It was with real sadness that I read that G Street Fabrics was closing its two Northern Virginia stores concentrating all their efforts on their Rockville, Maryland store. It is my hope that they restore their Rockville store to G Street’s former glory. It has been obviously in great decline for some time. This includes the store in Centreville, pictured above, which is the one closest to me (and was also my Bernina dealer).
Today’s Rockville store is far from what it used to be just about a decade ago. I remember from its glory days when G Street in Rockville (at it’s older location) was a magical wonderland for those of us who love sewing and quilting.
You could find the most wonderful buttons, trims, and fabrics of all descriptions. They almost always had everything you needed to make sewing fun, special, and successful. They priced their fabrics fairly then…not the ten to twenty-five percent higher than the going market rate that I often found in their stores in recent years (thereby forcing me to buy elsewhere since I have a limited budget).
The old store had step-up stages of magnificent fabrics from all over the world. You could step up onto the stage for their specialty fabrics and enter into wonderland–silks, cottons, rayons, even high end polyesters, embroidered fabrics, and beauties you could only imagine.

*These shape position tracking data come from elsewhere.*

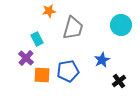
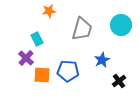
gray trapezoid: moved 9 px right, 1 px down
blue pentagon: rotated 15 degrees clockwise
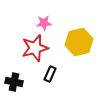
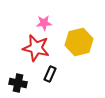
red star: moved 1 px right; rotated 28 degrees clockwise
black cross: moved 4 px right, 1 px down
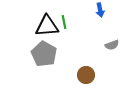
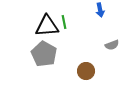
brown circle: moved 4 px up
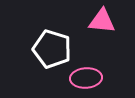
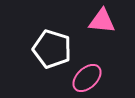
pink ellipse: moved 1 px right; rotated 40 degrees counterclockwise
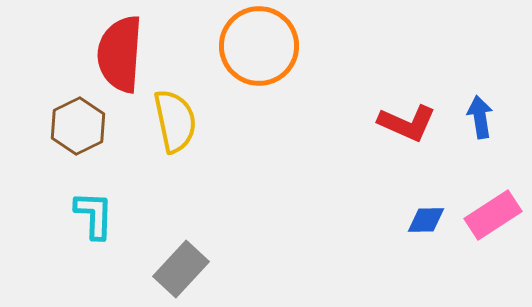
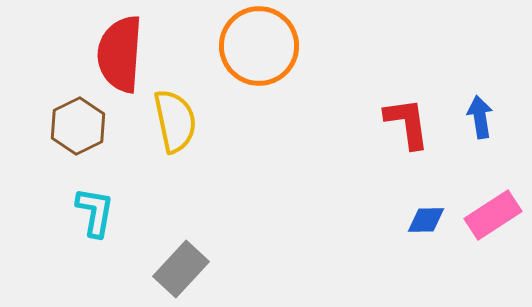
red L-shape: rotated 122 degrees counterclockwise
cyan L-shape: moved 1 px right, 3 px up; rotated 8 degrees clockwise
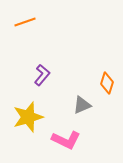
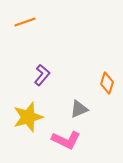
gray triangle: moved 3 px left, 4 px down
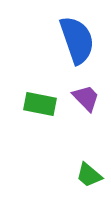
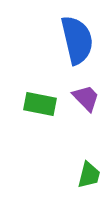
blue semicircle: rotated 6 degrees clockwise
green trapezoid: rotated 116 degrees counterclockwise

There was another stage with fabulous tailoring wools, high-end blends, and other wonders for all seasons where I used to buy the fabrics to make my late husband’s suits and coats, and my tailored suits for work when I worked in a job that needed professional tailored suits. I still have several of those pieces in my stash.
They had laces, bridal hat forms, veilings, and everything one would need to build a fabulous wedding dress.
The remnant tables were really fun. It was like treasure hunting to go through what was there and once in a while I would find a fabulous remnant of a specialty fabric for a bargain price that I could use for touches in clothes that would make them special.
It was there I learned that fake furs could be as beautiful and feel and look almost like the real thing, and I made myself a fur jacket. Even their non-natural fabrics were plentiful and gorgeous.
Downstairs they had a huge floor where half of it was dedicated to home decorating and the other half to quilting. They often had some magnificent quilts on the wall as you walked down. The quilting section was as large as any local quilt shop and it was where I first got interesting in quilting.
It was fabulous. I miss it. Sew I wish G Street well in this new direction. I hope that this move will allow them to return the remaining store to the mecca for sewists to visit from all over the country (I started visiting when I lived in Ithaca, New York decades ago). It would make the hour of driving through thick traffic to get there from time to time well worth it for me, and I am sure, for many others.